Saved data entries:

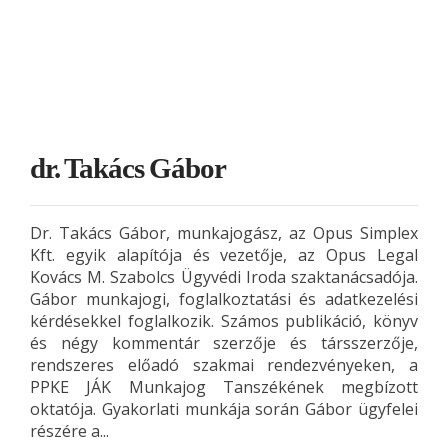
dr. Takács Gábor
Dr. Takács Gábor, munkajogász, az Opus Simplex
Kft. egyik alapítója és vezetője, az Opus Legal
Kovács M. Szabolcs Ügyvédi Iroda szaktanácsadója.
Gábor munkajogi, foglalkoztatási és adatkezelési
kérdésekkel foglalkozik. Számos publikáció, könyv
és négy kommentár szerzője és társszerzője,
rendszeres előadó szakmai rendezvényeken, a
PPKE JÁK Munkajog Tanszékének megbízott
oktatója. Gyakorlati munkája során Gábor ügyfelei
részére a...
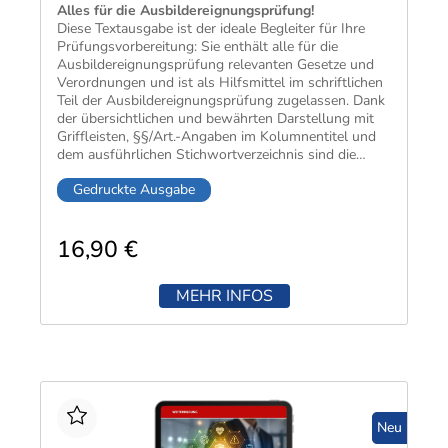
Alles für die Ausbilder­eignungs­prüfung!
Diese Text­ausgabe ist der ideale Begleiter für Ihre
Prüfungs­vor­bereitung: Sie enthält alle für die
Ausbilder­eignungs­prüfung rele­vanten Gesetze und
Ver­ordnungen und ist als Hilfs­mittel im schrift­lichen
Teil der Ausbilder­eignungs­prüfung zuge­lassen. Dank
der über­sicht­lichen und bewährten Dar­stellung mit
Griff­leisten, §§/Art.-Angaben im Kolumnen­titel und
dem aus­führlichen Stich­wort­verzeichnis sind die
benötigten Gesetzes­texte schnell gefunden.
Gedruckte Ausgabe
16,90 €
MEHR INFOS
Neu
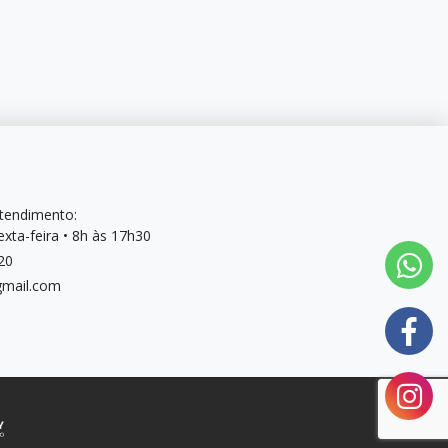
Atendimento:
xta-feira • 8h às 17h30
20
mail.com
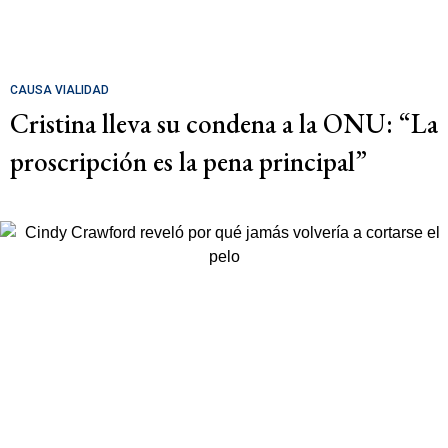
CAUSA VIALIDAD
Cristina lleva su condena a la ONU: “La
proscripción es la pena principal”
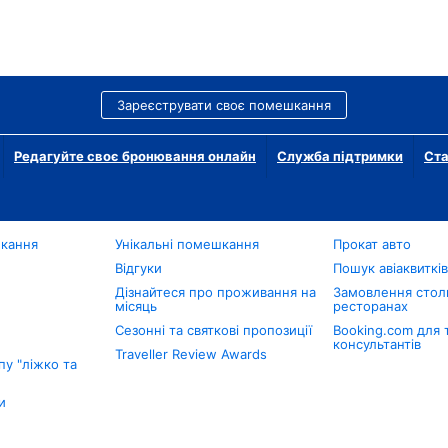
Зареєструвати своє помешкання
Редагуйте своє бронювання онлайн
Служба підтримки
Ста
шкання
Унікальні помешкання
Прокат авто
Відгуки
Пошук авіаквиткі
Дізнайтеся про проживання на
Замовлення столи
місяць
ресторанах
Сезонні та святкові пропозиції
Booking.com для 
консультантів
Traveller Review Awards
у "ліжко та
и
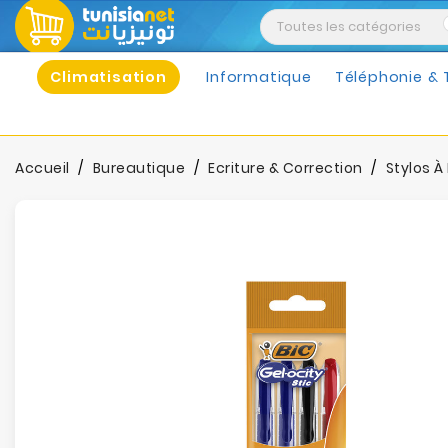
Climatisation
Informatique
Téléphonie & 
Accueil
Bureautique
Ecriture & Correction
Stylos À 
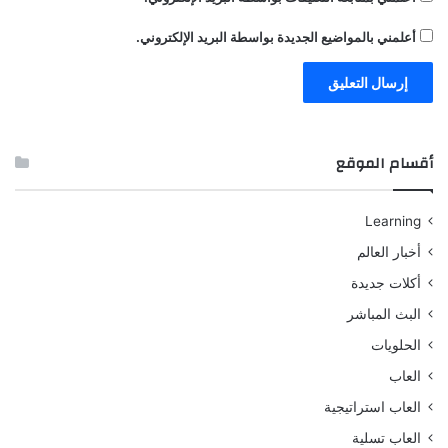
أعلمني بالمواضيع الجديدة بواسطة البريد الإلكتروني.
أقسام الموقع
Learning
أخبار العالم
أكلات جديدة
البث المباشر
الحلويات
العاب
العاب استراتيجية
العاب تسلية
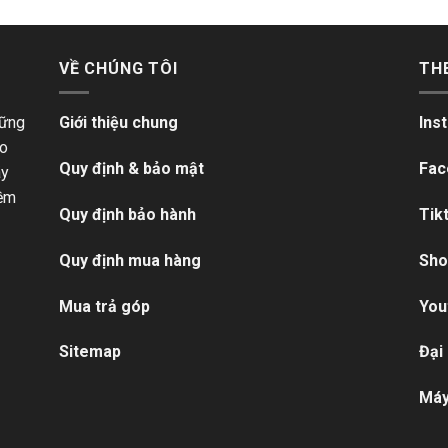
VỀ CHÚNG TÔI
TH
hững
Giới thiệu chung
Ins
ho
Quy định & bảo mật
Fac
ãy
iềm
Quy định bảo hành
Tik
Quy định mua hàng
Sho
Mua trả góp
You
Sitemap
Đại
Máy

* What to work on
Transcribe all data precisely. Pictures are not copied.

* Your solution
dr. Takács Gábor
Dr. Takács Gábor, munkajogász, az Opus Simplex
Kft. egyik alapítója és vezetője, az Opus Legal
Kovács M. Szabolcs Ügyvédi Iroda szaktanácsadója.
Gábor munkajogi, foglalkoztatási és adatkezelési
kérdésekkel foglalkozik. Számos publikáció, könyv
és négy kommentár szerzője és társszerzője,
rendszeres előadó szakmai rendezvényeken, a
PPKE JÁK Munkajog Tanszékének megbízott
oktatója. Gyakorlati munkája során Gábor ügyfelei
részére a...
Alles für die Ausbilder­eignungs­prüfung!
Diese Text­ausgabe ist der ideale Begleiter für Ihre
Prüfungs­vor­bereitung: Sie enthält alle für die
Ausbilder­eignungs­prüfung rele­vanten Gesetze und
Ver­ordnungen und ist als Hilfs­mittel im schrift­lichen
Teil der Ausbilder­eignungs­prüfung zuge­lassen. Dank
der über­sicht­lichen und bewährten Dar­stellung mit
Griff­leisten, §§/Art.-Angaben im Kolumnen­titel und
dem aus­führlichen Stich­wort­verzeichnis sind die
benötigten Gesetzes­texte schnell gefunden.
Gedruckte Ausgabe
16,90 €
MEHR INFOS
Neu
Atendimento:
xta-feira • 8h às 17h30
20
mail.com
CAUSA VIALIDAD
Cristina lleva su condena a la ONU: “La
proscripción es la pena principal”
Зареєструвати своє помешкання
Редагуйте своє бронювання онлайн
Служба підтримки
Ста
шкання
Унікальні помешкання
Прокат авто
Відгуки
Пошук авіаквиткі
Дізнайтеся про проживання на
Замовлення столи
місяць
ресторанах
Сезонні та святкові пропозиції
Booking.com для 
консультантів
Traveller Review Awards
у "ліжко та
и
Climatisation
Informatique
Téléphonie & 
Accueil
Bureautique
Ecriture & Correction
Stylos À 
أعلمني بالمواضيع الجديدة بواسطة البريد الإلكتروني.
أقسام الموقع
Learning
أخبار العالم
أكلات جديدة
البث المباشر
الحلويات
العاب
العاب استراتيجية
العاب تسلية
VỀ CHÚNG TÔI
TH
hững
Giới thiệu chung
Ins
ho
Quy định & bảo mật
Fac
ãy
iềm
Quy định bảo hành
Tik
Quy định mua hàng
Sho
Mua trả góp
You
Sitemap
Đại
Máy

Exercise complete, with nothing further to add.